What is RAG?
Retrieval-Augmented Generation (RAG) combines the power of large language models with external knowledge retrieval. Instead of relying solely on the LLM's training data, RAG fetches relevant context from your own documents.
The RAG Pipeline
Documents → Chunking → Embeddings → Vector Store
↓
User Query → Embedding → Similarity Search
↓
Retrieved Context + Query → LLM → Response
Step 1: Document Processing
from langchain.document_loaders import PyPDFLoader
from langchain.text_splitter import RecursiveCharacterTextSplitter
# Load documents
loader = PyPDFLoader("document.pdf")
pages = loader.load()
# Split into chunks
splitter = RecursiveCharacterTextSplitter(
chunk_size=1000,
chunk_overlap=200,
)
chunks = splitter.split_documents(pages)
Step 2: Creating Embeddings
from langchain.embeddings import OpenAIEmbeddings
from langchain.vectorstores import FAISS
embeddings = OpenAIEmbeddings()
vectorstore = FAISS.from_documents(chunks, embeddings)

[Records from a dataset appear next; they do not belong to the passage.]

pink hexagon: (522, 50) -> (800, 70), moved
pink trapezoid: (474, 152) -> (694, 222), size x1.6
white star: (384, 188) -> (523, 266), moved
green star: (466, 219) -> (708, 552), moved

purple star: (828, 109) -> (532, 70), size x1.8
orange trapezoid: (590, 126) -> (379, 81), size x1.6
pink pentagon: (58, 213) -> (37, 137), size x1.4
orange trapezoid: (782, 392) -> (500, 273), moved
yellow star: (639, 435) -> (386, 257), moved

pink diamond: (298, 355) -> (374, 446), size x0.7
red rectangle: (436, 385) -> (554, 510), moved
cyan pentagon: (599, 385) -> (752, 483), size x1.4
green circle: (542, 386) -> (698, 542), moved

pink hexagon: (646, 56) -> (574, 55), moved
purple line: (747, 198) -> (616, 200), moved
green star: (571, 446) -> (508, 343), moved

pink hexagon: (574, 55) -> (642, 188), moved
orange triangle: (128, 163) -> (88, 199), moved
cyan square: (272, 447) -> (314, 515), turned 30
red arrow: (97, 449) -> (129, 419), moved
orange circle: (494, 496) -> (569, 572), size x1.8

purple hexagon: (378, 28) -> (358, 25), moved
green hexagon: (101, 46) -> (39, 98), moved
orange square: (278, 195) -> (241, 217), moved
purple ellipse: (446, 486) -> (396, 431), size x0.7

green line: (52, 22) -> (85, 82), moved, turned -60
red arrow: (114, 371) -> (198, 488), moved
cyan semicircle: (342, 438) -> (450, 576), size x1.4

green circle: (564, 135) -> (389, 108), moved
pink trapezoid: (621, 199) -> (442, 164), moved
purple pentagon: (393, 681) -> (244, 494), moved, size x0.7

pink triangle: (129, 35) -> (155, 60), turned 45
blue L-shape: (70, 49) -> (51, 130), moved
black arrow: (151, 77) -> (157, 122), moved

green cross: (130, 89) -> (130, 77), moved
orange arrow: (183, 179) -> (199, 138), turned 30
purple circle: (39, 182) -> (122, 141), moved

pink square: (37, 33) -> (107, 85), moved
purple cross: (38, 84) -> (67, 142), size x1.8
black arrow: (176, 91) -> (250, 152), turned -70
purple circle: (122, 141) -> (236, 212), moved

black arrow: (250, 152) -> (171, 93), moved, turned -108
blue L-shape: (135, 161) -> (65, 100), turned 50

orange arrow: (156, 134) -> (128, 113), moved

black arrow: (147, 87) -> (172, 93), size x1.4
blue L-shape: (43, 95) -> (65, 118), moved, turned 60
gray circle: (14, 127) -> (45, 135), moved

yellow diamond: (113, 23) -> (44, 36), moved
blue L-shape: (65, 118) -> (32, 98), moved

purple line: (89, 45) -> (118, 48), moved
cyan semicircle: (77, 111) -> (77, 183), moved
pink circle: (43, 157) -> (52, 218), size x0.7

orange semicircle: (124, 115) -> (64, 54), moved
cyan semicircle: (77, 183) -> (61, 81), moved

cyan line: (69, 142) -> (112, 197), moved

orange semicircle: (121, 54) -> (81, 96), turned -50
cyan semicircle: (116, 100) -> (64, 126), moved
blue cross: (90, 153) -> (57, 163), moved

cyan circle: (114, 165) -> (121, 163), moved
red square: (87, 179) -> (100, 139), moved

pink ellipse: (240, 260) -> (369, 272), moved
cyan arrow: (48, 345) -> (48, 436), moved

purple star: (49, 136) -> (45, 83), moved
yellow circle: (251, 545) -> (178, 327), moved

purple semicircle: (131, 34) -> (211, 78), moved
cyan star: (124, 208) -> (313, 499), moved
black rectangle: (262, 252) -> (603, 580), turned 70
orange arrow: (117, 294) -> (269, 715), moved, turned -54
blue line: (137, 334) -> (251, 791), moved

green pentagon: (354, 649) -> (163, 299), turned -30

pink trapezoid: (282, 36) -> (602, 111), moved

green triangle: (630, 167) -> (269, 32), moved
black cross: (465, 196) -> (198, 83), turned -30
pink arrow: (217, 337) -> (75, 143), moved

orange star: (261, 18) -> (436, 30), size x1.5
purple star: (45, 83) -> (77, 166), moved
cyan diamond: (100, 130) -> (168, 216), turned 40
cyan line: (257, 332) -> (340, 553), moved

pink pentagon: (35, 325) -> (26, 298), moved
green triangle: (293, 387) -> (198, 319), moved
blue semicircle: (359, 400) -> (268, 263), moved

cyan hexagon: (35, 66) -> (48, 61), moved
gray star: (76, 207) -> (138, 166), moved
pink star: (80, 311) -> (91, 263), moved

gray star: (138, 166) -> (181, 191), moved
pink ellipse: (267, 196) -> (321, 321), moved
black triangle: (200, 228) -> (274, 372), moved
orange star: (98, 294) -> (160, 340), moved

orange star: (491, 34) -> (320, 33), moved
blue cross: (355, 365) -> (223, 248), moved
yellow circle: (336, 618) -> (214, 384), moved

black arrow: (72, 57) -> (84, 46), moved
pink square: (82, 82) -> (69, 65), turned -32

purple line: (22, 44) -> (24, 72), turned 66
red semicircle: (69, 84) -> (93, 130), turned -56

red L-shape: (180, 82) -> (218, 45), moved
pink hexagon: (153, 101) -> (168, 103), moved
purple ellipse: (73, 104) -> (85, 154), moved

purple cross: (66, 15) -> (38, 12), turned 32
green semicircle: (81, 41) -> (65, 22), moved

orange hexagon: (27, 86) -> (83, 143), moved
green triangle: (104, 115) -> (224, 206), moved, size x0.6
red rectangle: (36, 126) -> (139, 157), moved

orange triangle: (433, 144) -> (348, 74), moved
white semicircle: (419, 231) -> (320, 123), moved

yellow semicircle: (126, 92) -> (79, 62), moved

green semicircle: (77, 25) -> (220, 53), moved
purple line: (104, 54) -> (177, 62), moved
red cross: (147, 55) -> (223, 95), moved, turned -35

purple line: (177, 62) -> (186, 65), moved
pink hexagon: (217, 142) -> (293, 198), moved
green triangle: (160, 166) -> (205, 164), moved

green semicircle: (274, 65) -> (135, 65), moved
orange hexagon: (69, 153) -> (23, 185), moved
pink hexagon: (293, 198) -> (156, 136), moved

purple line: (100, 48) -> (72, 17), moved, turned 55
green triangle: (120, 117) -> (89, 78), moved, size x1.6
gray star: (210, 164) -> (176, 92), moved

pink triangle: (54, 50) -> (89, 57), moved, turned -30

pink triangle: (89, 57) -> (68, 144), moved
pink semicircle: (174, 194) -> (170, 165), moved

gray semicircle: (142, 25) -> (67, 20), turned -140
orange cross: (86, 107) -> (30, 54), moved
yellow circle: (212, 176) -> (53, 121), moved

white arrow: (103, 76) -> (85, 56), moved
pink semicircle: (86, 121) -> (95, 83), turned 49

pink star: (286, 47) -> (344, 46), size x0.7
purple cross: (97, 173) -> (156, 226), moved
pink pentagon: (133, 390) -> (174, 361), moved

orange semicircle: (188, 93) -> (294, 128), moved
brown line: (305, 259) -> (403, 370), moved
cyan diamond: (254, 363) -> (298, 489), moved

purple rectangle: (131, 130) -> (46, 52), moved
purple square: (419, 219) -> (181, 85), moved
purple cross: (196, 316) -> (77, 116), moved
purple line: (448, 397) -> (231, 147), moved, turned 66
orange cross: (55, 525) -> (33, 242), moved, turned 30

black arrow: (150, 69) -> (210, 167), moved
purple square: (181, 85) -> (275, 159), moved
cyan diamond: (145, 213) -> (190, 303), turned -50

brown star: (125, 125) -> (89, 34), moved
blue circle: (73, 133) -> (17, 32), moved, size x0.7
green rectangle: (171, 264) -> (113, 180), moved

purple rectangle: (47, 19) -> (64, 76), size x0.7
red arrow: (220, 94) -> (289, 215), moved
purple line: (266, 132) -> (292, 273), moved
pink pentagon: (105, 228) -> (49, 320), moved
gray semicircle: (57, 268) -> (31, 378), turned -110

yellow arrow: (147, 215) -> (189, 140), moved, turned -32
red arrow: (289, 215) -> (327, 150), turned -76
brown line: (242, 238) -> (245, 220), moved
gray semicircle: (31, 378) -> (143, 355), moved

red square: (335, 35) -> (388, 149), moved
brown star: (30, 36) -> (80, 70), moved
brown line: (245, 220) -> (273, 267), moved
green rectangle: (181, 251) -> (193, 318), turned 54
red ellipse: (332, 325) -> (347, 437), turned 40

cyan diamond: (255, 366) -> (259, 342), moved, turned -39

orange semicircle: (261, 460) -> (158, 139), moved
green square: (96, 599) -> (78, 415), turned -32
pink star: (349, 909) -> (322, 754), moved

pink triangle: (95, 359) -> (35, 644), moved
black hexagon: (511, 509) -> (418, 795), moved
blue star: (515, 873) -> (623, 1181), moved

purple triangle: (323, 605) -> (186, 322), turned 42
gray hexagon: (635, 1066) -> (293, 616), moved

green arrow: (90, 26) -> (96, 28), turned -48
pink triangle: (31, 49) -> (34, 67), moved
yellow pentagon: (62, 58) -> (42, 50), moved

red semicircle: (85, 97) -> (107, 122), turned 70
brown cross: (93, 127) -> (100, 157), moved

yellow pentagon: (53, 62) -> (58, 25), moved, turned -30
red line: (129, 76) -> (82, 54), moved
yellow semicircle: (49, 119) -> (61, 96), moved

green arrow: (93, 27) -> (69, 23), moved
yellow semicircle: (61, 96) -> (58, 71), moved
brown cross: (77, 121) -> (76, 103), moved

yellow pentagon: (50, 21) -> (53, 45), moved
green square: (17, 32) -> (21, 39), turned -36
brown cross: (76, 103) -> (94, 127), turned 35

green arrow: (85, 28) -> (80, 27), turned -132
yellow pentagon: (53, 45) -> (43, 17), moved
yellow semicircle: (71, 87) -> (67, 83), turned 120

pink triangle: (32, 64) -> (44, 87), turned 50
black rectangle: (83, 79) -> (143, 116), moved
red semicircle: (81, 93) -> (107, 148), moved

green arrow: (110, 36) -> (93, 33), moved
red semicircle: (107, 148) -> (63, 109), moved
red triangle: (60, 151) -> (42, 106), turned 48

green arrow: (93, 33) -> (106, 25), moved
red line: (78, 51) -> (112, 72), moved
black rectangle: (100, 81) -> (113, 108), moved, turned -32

Step 3: Building the RAG Chain
from langchain.chains import RetrievalQA
from langchain.llms import OpenAI
qa_chain = RetrievalQA.from_chain_type(
llm=OpenAI(),
retriever=vectorstore.as_retriever(
search_kwargs={"k": 4}
),
)
response = qa_chain.run("What does the document say about X?")
Production Optimizations
1. Hybrid Search
Combine semantic and keyword search:
from langchain.retrievers import BM25Retriever, EnsembleRetriever
bm25 = BM25Retriever.from_documents(chunks)
semantic = vectorstore.as_retriever()
ensemble = EnsembleRetriever(
retrievers=[bm25, semantic],
weights=[0.3, 0.7]
)
2. Reranking
Use a cross-encoder for better ranking:
from langchain.retrievers import ContextualCompressionRetriever
from langchain.retrievers.document_compressors import CohereRerank
reranker = CohereRerank()
compression_retriever = ContextualCompressionRetriever(
base_compressor=reranker,
base_retriever=ensemble
)
3. Caching
Cache embeddings and responses:
from langchain.cache import SQLiteCache
import langchain
langchain.llm_cache = SQLiteCache(database_path=".cache.db")
Common Pitfalls
- Chunk size too large - Loses specificity
- No overlap - Loses context at boundaries
- Wrong embedding model - Use domain-specific when available
- No evaluation - Always measure retrieval quality
Evaluation Metrics
- Retrieval Precision: Are retrieved docs relevant?
- Answer Correctness: Is the answer accurate?
- Faithfulness: Does the answer match the context?
Conclusion
RAG is powerful but requires careful tuning. Start simple, measure everything, and iterate based on real user feedback.